Approaches to the perioperative management for liver transplantation have been adapted over time. Early experience with liver transplantation focused on the management of coagulopathy and involved extraordinary utilization of blood component therapy [1, 2]. Despite advances in anesthesia and surgical techniques manifesting in lower overall transfusion requirements [3, 4], bleeding is still the most frequent serious early complication following liver transplantation, occurring in approximately 20% of patients [5]. Coagulopathy management thus remains a major concern during orthotopic liver transplantation. Several recent and historic studies clearly demonstrate an association between intraoperative blood transfusion and mortality [69]. Interestingly, much variability exists between institutions with regard to coagulopathy management suggesting the need for more evidence to guide practice [2, 10, 11].
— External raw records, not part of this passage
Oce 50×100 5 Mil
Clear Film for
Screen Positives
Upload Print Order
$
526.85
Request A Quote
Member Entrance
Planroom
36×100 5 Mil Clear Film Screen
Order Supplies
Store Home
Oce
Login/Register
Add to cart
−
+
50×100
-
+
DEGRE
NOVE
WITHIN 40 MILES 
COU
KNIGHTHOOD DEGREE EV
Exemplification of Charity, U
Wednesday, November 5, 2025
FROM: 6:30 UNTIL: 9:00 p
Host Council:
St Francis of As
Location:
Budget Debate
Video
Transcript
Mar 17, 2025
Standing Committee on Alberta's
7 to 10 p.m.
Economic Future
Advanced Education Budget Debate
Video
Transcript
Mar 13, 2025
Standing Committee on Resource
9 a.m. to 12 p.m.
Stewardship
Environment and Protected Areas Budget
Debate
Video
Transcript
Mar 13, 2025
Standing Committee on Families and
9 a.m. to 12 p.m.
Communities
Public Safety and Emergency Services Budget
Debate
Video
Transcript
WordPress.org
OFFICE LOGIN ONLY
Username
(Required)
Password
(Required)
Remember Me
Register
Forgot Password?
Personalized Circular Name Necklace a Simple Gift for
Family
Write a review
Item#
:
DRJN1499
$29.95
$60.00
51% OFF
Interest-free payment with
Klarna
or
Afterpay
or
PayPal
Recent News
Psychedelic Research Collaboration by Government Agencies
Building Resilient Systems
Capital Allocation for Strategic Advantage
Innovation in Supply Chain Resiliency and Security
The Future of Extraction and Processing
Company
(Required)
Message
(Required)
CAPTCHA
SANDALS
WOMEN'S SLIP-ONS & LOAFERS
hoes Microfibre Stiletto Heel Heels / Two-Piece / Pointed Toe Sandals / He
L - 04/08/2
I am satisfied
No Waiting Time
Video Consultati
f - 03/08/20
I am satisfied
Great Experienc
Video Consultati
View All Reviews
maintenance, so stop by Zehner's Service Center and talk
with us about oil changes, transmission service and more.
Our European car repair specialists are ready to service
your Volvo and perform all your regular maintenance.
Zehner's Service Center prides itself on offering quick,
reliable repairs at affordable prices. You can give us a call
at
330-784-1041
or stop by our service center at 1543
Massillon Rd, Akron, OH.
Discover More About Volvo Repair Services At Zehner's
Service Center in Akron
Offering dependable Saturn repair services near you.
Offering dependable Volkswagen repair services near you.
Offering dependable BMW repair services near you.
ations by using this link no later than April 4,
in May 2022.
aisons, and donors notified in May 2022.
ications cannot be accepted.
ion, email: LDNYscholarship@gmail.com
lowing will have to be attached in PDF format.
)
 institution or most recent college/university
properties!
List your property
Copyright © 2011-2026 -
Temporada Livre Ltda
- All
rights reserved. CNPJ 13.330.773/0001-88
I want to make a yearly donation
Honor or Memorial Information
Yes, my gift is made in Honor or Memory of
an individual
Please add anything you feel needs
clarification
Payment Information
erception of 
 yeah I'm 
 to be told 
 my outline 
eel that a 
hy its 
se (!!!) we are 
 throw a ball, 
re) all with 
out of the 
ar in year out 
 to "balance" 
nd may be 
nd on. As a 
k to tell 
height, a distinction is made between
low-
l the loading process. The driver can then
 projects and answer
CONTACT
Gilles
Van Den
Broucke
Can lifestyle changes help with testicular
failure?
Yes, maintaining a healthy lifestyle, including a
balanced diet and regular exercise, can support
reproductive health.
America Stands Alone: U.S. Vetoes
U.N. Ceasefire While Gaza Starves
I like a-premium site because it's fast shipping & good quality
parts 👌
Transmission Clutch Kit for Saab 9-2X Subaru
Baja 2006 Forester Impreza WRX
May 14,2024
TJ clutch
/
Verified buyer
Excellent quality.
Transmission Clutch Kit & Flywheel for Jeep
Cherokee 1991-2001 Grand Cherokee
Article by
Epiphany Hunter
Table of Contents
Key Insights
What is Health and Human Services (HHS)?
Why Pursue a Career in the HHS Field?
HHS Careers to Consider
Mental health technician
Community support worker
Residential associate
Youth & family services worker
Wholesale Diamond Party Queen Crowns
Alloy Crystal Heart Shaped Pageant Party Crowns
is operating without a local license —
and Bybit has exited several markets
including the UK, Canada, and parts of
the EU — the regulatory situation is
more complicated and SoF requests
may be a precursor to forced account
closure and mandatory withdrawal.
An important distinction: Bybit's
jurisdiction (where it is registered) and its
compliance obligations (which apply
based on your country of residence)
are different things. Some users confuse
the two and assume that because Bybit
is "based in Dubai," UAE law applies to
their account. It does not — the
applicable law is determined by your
Postoperative bleeding can be life-threatening and requires reoperation in 10–15% of patients [5, 12] for hemorrhage control and/or hematoma evacuation. Reoperation for bleeding contributes to the overall mortality [13] and financial burden [14, 15] of liver transplantation. Many studies have attempted to identify risk factors associated with reoperation following liver transplantation; both donor and recipient variables have been reported [16, 17]. Previous research has identified that intraoperative estimated blood loss [18], increased intraoperative packed red blood cell (pRBC) transfusion [12, 18, 19], and total number of intraoperative blood products transfused are associated with reoperation following liver transplantation. In addition to massive transfusion, the UCLA group [20] found that recipient intraoperative vasopressor utilization, use of extended criteria donors, and recipient intraoperative glucose variability were also associated with reoperation for bleeding following liver transplantation. The problem with these sets of data is that they do little to help to predict, either before or during liver transplantation, the patients who are at increased risk for posttransplant bleeding. Identifying patients at increased risk of bleeding is important so a more aggressive approach to intraoperative coagulopathy management can be utilized. Furthermore, other than aggressive intraoperative glucose management, these studies did not identify modifiable risk factors associated with increased incidence of reoperation for bleeding.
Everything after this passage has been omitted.